Złota gwiazdka, niezaprzeczalnie piękna, najpiękniejsza z córek stryja Aeneasa była niczym trofeum, jej smukła dłoń miała stać się oznaką triumfu. Obiecałem całym swoim jestestwem, że nie dopuszczę, aby spotkała ją krzywda, nie zazna jej z mojej ręki. Och, jakże głupi byłem składając tak solennie te obietnice przed obliczem stryja.
W przeddzień ślubu z najdroższą Rheą, udałem się do babki, niczym grecki bohater do delfijskiej wyroczni, skuszony możliwością odkrycia kart przyszłości. Jednakże jej słowa sprawiły, że po raz pierwszy w mym sercu zagościł strach. Miałem wspiąć się wysoko, upadek miał być równie bolesny, co wielki był mój sukces.

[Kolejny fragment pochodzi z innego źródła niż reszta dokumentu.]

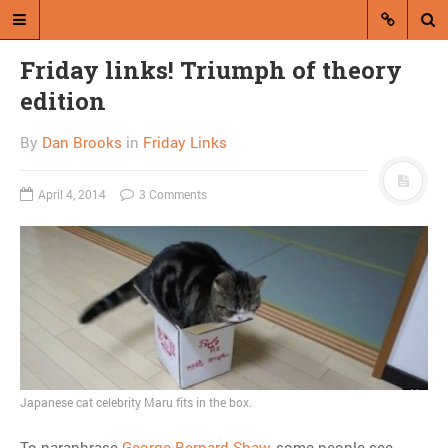
Friday links! Triumph of theory
edition
By
Dan Brooks
in
Friday Links
April 4, 2014
3 Comments
A blog by Dan Brooks
Dan Brooks writes essays, fiction,
and commentary from Montana and
abroad.
A RANDOM POST
Feds to consider maybe
Japanese cat celebrity Maru fits in the box.
not giving tanks to cops
To paraphrase
George Bernard Shaw
, some people see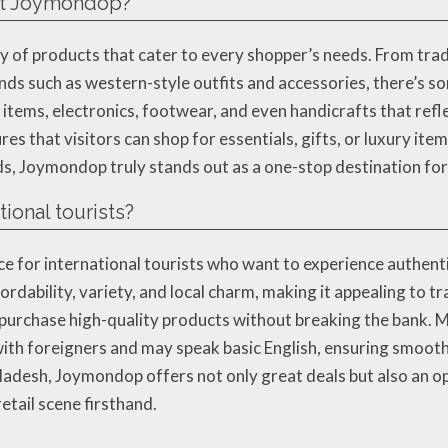
 at Joymondop?
y of products that cater to every shopper’s needs. From tradi
s such as western-style outfits and accessories, there’s so
items, electronics, footwear, and even handicrafts that reflec
s that visitors can shop for essentials, gifts, or luxury item
s, Joymondop truly stands out as a one-stop destination for 
ional tourists?
ce for international tourists who want to experience authent
rdability, variety, and local charm, making it appealing to t
o purchase high-quality products without breaking the bank.
th foreigners and may speak basic English, ensuring smooth
ladesh, Joymondop offers not only great deals but also an o
etail scene firsthand.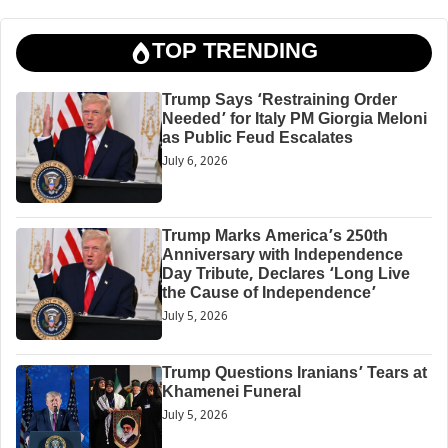
TOP TRENDING
Trump Says ‘Restraining Order
Needed’ for Italy PM Giorgia Meloni
as Public Feud Escalates
July 6, 2026
Trump Marks America’s 250th
Anniversary with Independence
Day Tribute, Declares ‘Long Live
the Cause of Independence’
July 5, 2026
Trump Questions Iranians’ Tears at
Khamenei Funeral
July 5, 2026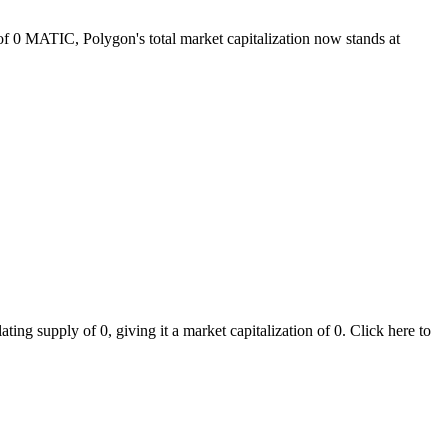
 of 0 MATIC, Polygon's total market capitalization now stands at
ng supply of 0, giving it a market capitalization of 0. Click here to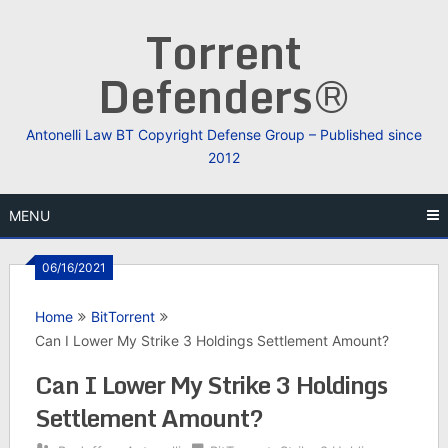
Skip
Torrent
to
content
Defenders®
Antonelli Law BT Copyright Defense Group – Published since
2012
MENU
06/16/2021
Home
BitTorrent
Can I Lower My Strike 3 Holdings Settlement Amount?
Can I Lower My Strike 3 Holdings
Settlement Amount?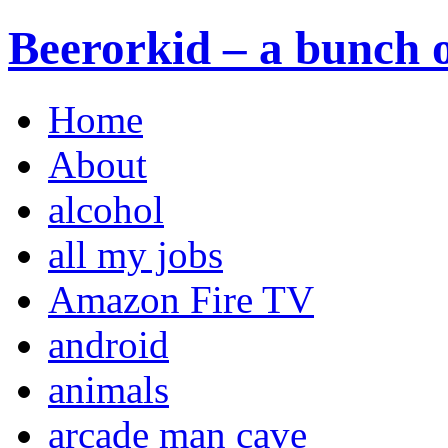
Beerorkid – a bunch o
Home
About
alcohol
all my jobs
Amazon Fire TV
android
animals
arcade man cave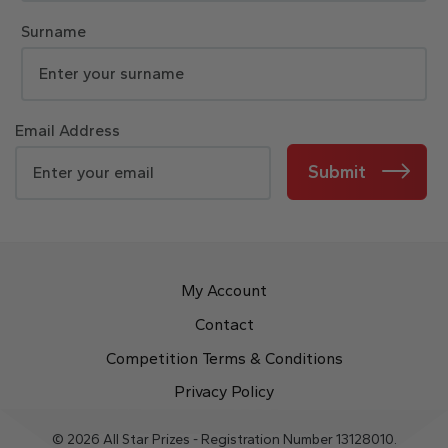
Surname
Email Address
Submit
My Account
Contact
Competition Terms & Conditions
Privacy Policy
© 2026 All Star Prizes - Registration Number 13128010.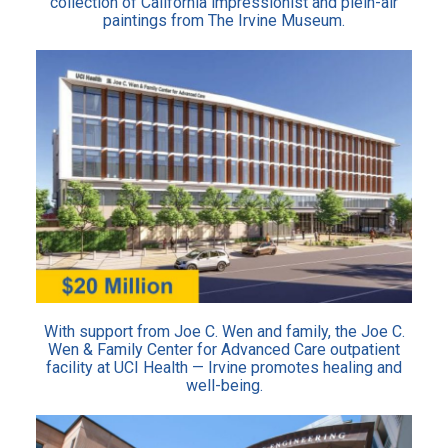
collection of California impressionist and plein-air
paintings from The Irvine Museum.
With support from Joe C. Wen and family, the Joe C.
Wen & Family Center for Advanced Care outpatient
facility at UCI Health — Irvine promotes healing and
well-being.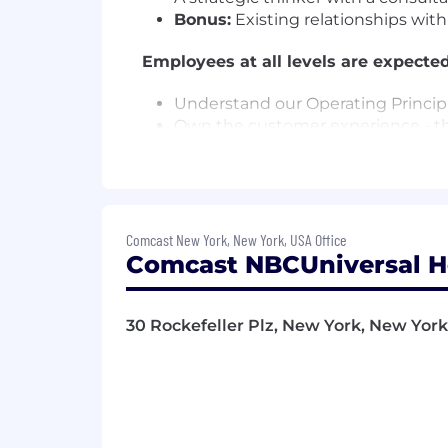
Bonus:
Existing relationships wit
Employees at all levels are expected
Understand our Operating Principl
Own the customer experience - thi
touchpoint, and make them promot
Know your stuff - be enthusiastic
especially our digital tools and ex
Win as a team - make big things 
Be an active part of the Net Pro
Comcast New York, New York, USA Office
company - by joining huddles, mak
Comcast NBCUniversal H
Drive results and growth.
Support a culture of inclusion in 
Do what's right for each other, o
30 Rockefeller Plz, New York, New York,
Disclaimer:
This information has been designed
not designed to contain or be inter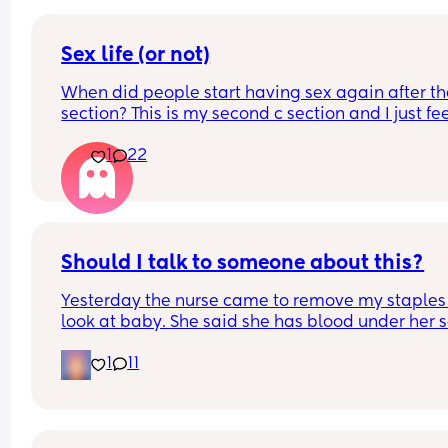
Sex life (or not)
When did people start having sex again after the
section? This is my second c section and I just fee
very weird lol
1
22
Should I talk to someone about this?
Yesterday the nurse came to remove my staples
look at baby. She said she has blood under her s
on one side. Likely from the use of a vacuum. The
1
11
hospital NEVER told me and I was awake during 
c section. I called the nursing line and they 
confirmed that a vacuum was used. 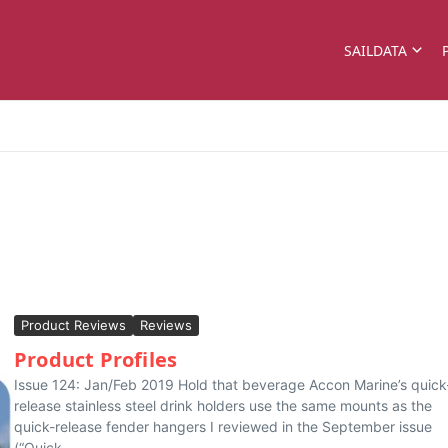
SAILDATA
Product Reviews
Reviews
Product Profiles
Issue 124: Jan/Feb 2019 Hold that beverage Accon Marine’s quick
release stainless steel drink holders use the same mounts as the
quick-release fender hangers I reviewed in the September issue
(“Quick-...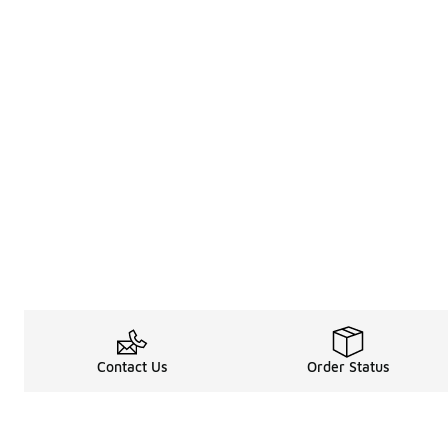
Contact Us
Order Status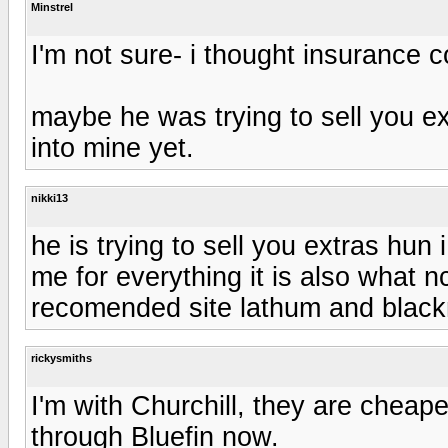
Minstrel
I'm not sure- i thought insurance 
maybe he was trying to sell you ex
into mine yet.
nikki13
he is trying to sell you extras hun
me for everything it is also what 
recomended site lathum and blac
rickysmiths
I'm with Churchill, they are chea
through Bluefin now.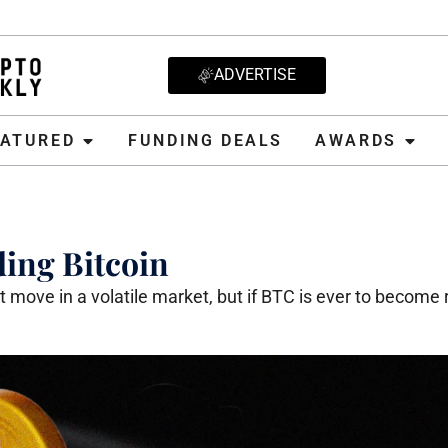
ADVERTISE
D
FUNDING DEALS
AWARDS
CRYPT
EATURED
FUNDING DEALS
AWARDS
ing Bitcoin
 move in a volatile market, but if BTC is ever to become 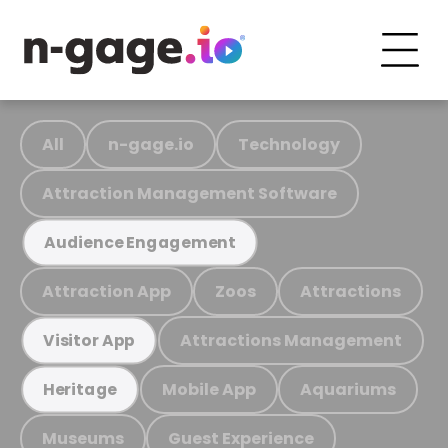
All
n-gage.io
Technology
Attraction Management Software
Audience Engagement
Attraction App
Zoos
Attractions
Attractions Management
Visitor App
Mobile App
Aquariums
Heritage
Museums
Guest Experience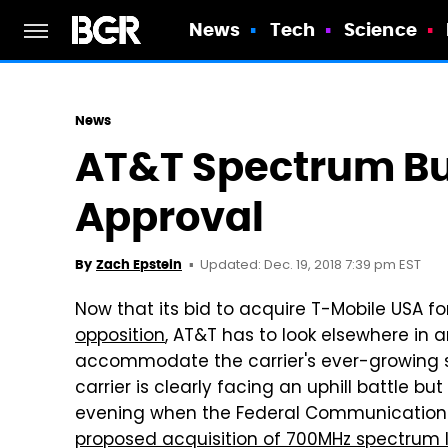
News
Tech
Science
News
AT&T Spectrum Bu
Approval
Updated: Dec. 19, 2018 7:39 pm EST
By
Zach Epstein
Now that its bid to acquire T-Mobile USA fo
opposition
, AT&T has to look elsewhere in a
accommodate the carrier's ever-growing sub
carrier is clearly facing an uphill battle bu
evening when the Federal Communication
proposed acquisition of 700MHz spectrum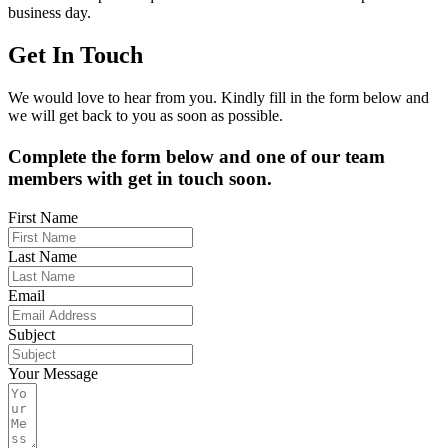
business day.
Get In Touch
We would love to hear from you. Kindly fill in the form below and
we will get back to you as soon as possible.
Complete the form below and one of our team
members with get in touch soon.
First Name
Last Name
Email
Subject
Your Message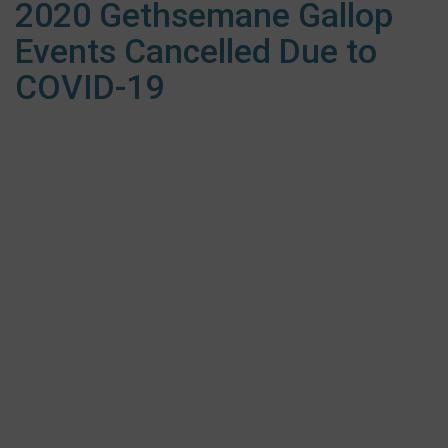
2020 Gethsemane Gallop
Events Cancelled Due to
COVID-19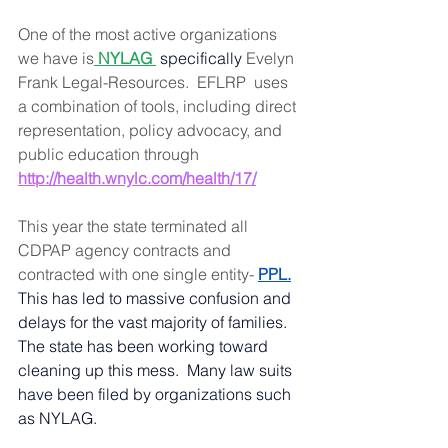
One of the most active organizations 
we have is
 NYLAG
 specifically 
Evelyn 
Frank Legal-Resources.  EFLRP  uses 
a combination of tools, including direct 
representation, policy advocacy, and 
public education through
http://health.wnylc.com/health/17/
This year the state terminated all 
CDPAP agency contracts and 
contracted with one single entity- 
PPL
.
This has led to massive confusion and 
delays for the vast majority of families. 
The state has been working toward 
cleaning up this mess.  Many law suits 
have been filed by organizations such 
as NYLAG.  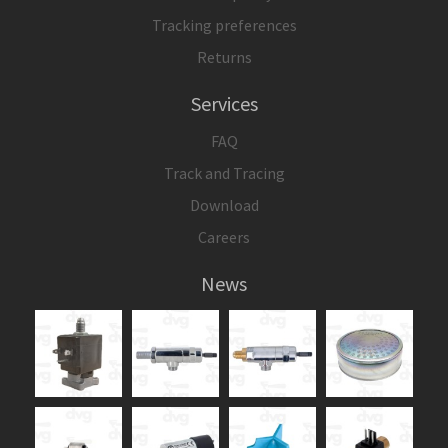
Tracking preferences
Returns
Services
FAQ
Track and Tracing
Download
Careers
News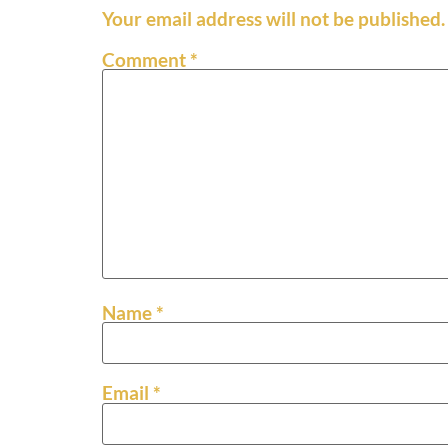
Your email address will not be published.
Comment
*
Name
*
Email
*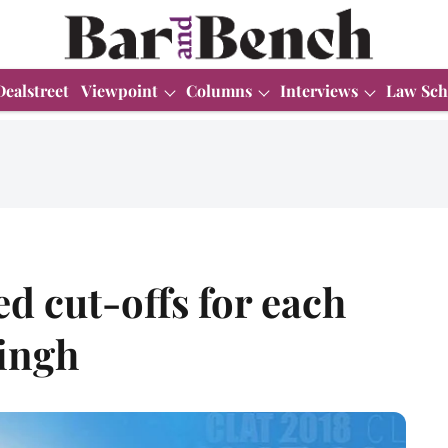
Dealstreet
Viewpoint
Columns
Interviews
Law Sch
d cut-offs for each
ingh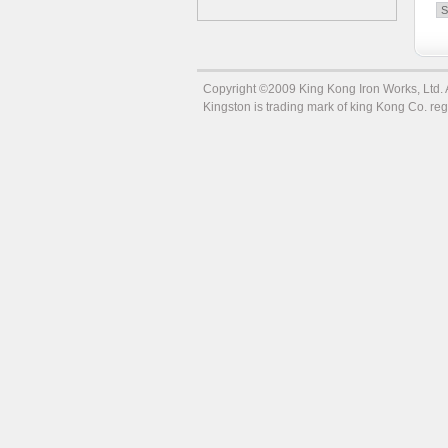
Copyright ©2009 King Kong Iron Works, Ltd. Al
Kingston is trading mark of king Kong Co. r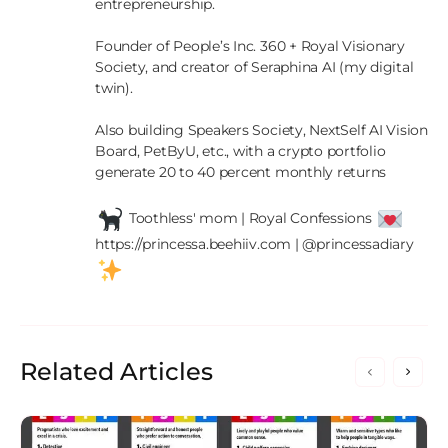
entrepreneurship.

Founder of People’s Inc. 360 + Royal Visionary 
Society, and creator of Seraphina AI (my digital 
twin).

Also building Speakers Society, NextSelf AI Vision 
Board, PetByU, etc., with a crypto portfolio 
generate 20 to 40 percent monthly returns

 Toothless' mom | Royal Confessions 
https://princessa.beehiiv.com | @princessadiary 
Related Articles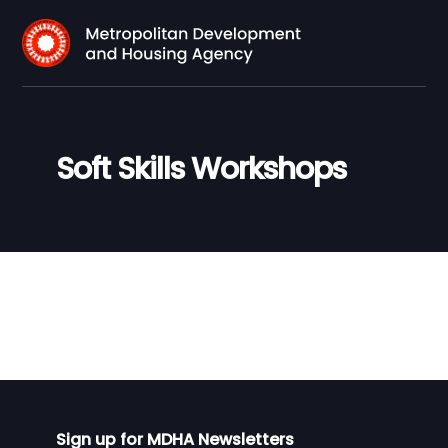
Soft Skills Workshops
Sign up for MDHA Newsletters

Początkowo nie dawałem wiary słowom najdroższej babuszki, wierząc, że lata błądzenia wśród nitek przyszłości mogły nadwyrężyć kondycję wieszczki. Mamiłem się tą myślą, próbowałem cieszyć się małżeństwem i urokliwą żoną, uparcie ignorując poczucie pustki, które nie wypełniło się wraz z pierwszym pocałunkiem, z dotykiem jej ciała. Jednakże los jest nieubłagany, dosięga nas, okrutnie wyrywając nas z objęć słodkiej iluzji szczęścia.
Fatum, zawisło nad naszymi głowami, kiedy kolejne dzieci nie miały szans na ujrzenie światła dziennego. Najpierw, me oczy zakrywały się szklaną powłoką, ściskałem pieczołowicie drobną dłoń mojej gwiazdki, przecież obiecałem, prawda? Z czasem jednak ta obietnica gasła. Piękno dawnych wizji przyszłości zaczęło ranić niczym nóż. Miałem ochotę krzyczeć, irracjonalna złość narastała w mojej klatce piersiowej. Pragnienie posiadania potomstwa i jednoczesna świadomość, że mogę się go nie doczekać, doprowadzała mnie do szaleństwa. Początkowo - jak każdy Zakharenko - próbowałem znaleźć ujście w sztuce, w mocnych brzmieniach fortepianu, w agresywnie stawianych akordach. Jednakże to nie mogło wypełnić pustki, miejsca, które przygotowałem dla swego dziecka, spadkobiercy fortuny, którą zachłannie gromadziłem. Miało patrzeć na mnie z podziwem, tak, jak ja nigdy nie mogłem spojrzeć na Pereusa.
Oddałem się pokusom, pozwoliłem przygodnym relacjom pozornie zapełnić palącą dziurę w moim jestestwie, ale ostatecznie na koniec dnia i tak zasypiałem obok niej.
Jesteśmy na siebie skazani, najdroższa.